Powiedzmy, że jako taki post przetrawiliśmy i wiemy jak mniej więcej było, gdyż jesteśmy aktualnie cały czas w trakcie i na bieżąco. Te poświęcenia, takie jak modlitwa w domu zamiast w meczecie, nieodwiedzanie się podczas codziennego iftaru jakoś ujdą w tłoku. Natomiast największy kłopot będzie podczas Eid, który co roku był jednym z największych zjazdów rodzinnych. Gdzie świętowaniu, jedzeniu, piciu, zabawie, modleniu się i przede wszystkim spotkaniom odwiedzinom nie ma końca. Każdy kto robi to z szczerego serca jakoś sobie poradzi i owocnie przeżyje ten czas spędzając go wśród domowników.

Brak tradycyjnych co-wieczornych spotkań i modlitw w meczecie oraz zapraszania się nawzajem na kolacje iftarową też już jakoś przeboleją. Największe święto w Islamie ciężko sobie wyobrazić bez wielkiej pompy oraz rodzinnych zjazdów. Pewnie jednak i tu się da jakoś to zorganizować w domowym zaciszu.

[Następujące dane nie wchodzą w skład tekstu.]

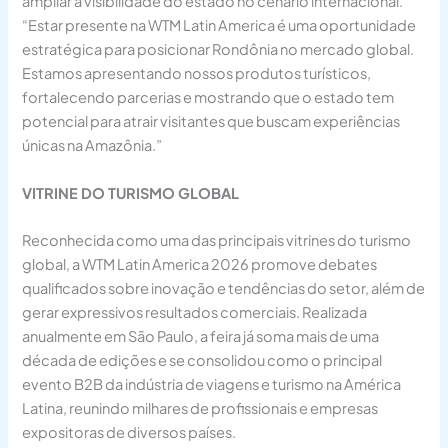
ampliar a visibilidade do estado no cenário internacional.
“Estar presente na WTM Latin America é uma oportunidade
estratégica para posicionar Rondônia no mercado global.
Estamos apresentando nossos produtos turísticos,
fortalecendo parcerias e mostrando que o estado tem
potencial para atrair visitantes que buscam experiências
únicas na Amazônia.”
VITRINE DO TURISMO GLOBAL
Reconhecida como uma das principais vitrines do turismo
global, a WTM Latin America 2026 promove debates
qualificados sobre inovação e tendências do setor, além de
gerar expressivos resultados comerciais. Realizada
anualmente em São Paulo, a feira já soma mais de uma
década de edições e se consolidou como o principal
evento B2B da indústria de viagens e turismo na América
Latina, reunindo milhares de profissionais e empresas
expositoras de diversos países.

Poradzą sobie, gorzej z innymi, których ta epidemia dotknęła najbardziej, jak na przykład kierowcy rikszy, gdzie zazwyczaj mieli pełne ręce roboty, a teraz coraz mniej ludzi gdziekolwiek wychodzi oraz inne grupy społeczne, które nie przędzą tak dobrze. Ramadan, choćby miałby być i w maseczce to się odbędzie tym bardziej, że ta maseczka to wcale nie taki wielki problem w tych społecznościach ani nie wywołuje takiego zdziwienia, spekulacji oraz szoku jak w Europie.

Maseczki przy tym to pikuś, są gdzieś na szarym końcu wszystkich zmartwień związanych z epidemią.